▸ **Your objective**: Only the count should appear in your answer: how many lines of the data below contain the word "each"?
[Data extract — start]
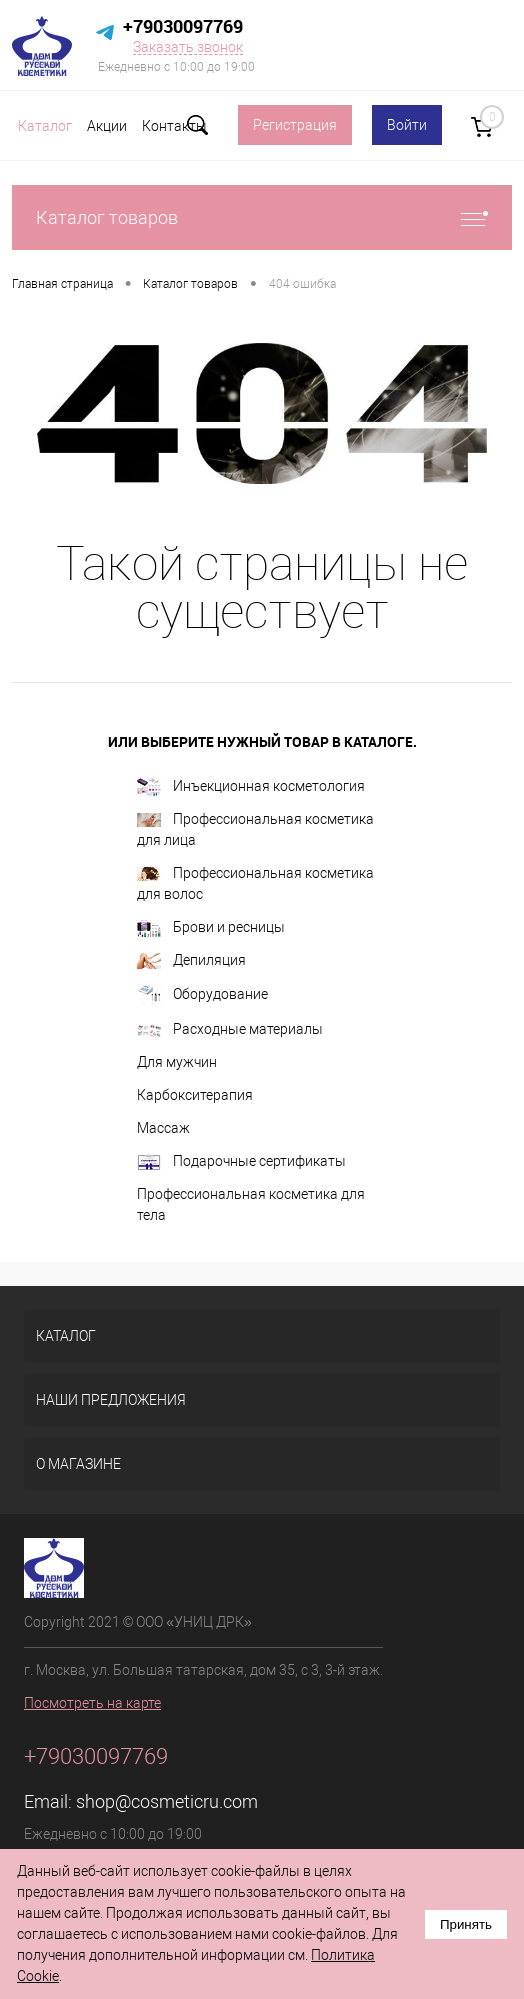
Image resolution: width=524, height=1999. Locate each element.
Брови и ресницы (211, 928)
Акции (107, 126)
[Data extract — finish]
[Data extract — start]
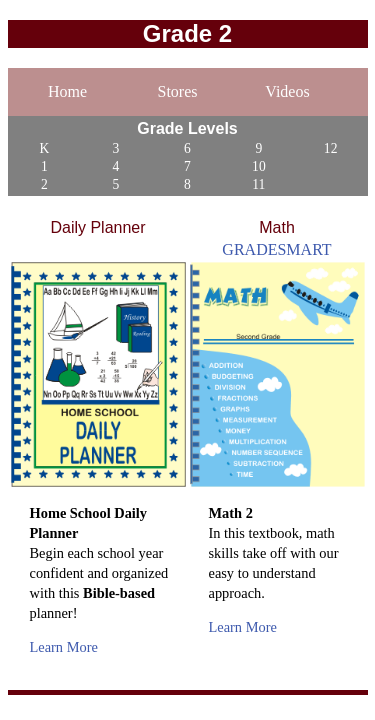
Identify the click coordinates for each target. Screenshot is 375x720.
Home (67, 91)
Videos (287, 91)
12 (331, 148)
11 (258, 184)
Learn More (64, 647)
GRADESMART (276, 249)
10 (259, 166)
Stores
[Data extract — finish]
▸ **Response**: 2